:: DATA TO PROCESS

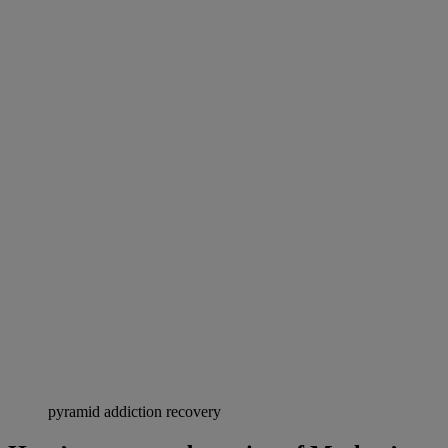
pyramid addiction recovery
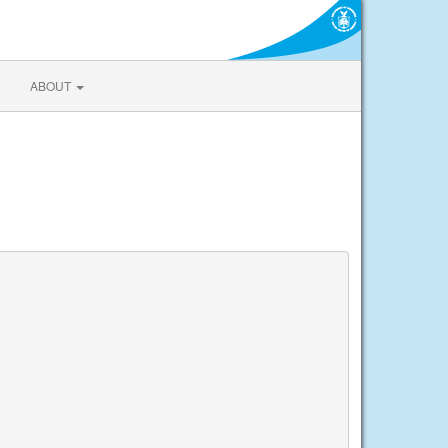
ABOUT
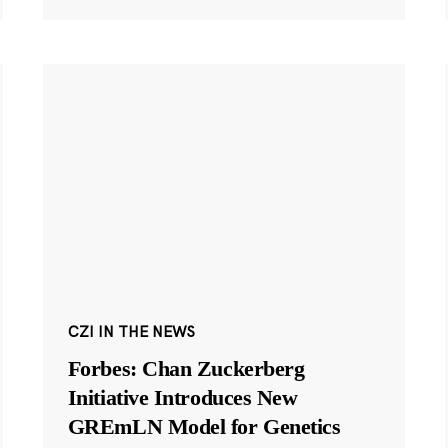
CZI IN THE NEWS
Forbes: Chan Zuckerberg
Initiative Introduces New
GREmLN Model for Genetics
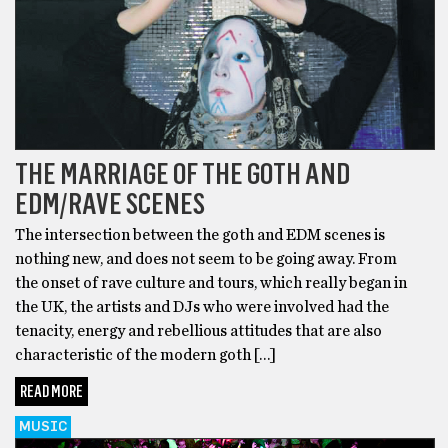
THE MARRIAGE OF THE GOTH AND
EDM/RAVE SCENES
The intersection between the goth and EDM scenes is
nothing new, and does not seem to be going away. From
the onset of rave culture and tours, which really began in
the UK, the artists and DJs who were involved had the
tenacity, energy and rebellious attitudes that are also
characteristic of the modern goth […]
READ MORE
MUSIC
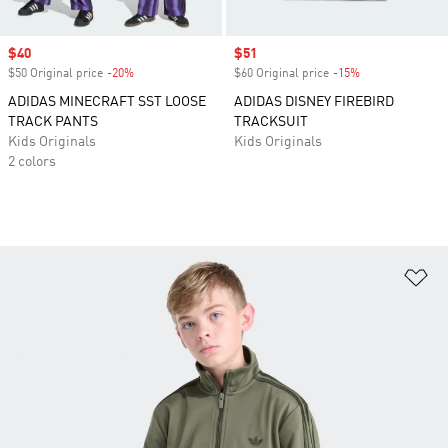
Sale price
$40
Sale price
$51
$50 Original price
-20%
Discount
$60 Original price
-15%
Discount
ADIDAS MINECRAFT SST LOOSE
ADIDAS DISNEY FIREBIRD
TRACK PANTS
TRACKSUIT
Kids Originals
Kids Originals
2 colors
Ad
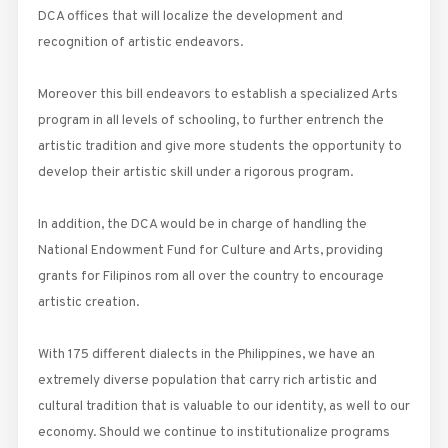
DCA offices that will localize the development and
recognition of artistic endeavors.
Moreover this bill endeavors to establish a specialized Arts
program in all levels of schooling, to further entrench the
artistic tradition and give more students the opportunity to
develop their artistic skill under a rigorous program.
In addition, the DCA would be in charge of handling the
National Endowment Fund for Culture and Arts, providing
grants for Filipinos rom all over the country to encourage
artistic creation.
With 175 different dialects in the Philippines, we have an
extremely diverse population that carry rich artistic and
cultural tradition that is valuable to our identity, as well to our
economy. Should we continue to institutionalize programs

::::

Write out again, exactly, the line containing "cultural tradition that" and every later line of the records. Omit the rest.

ANSWER SECTION:
cultural tradition that is valuable to our identity, as well to our
economy. Should we continue to institutionalize programs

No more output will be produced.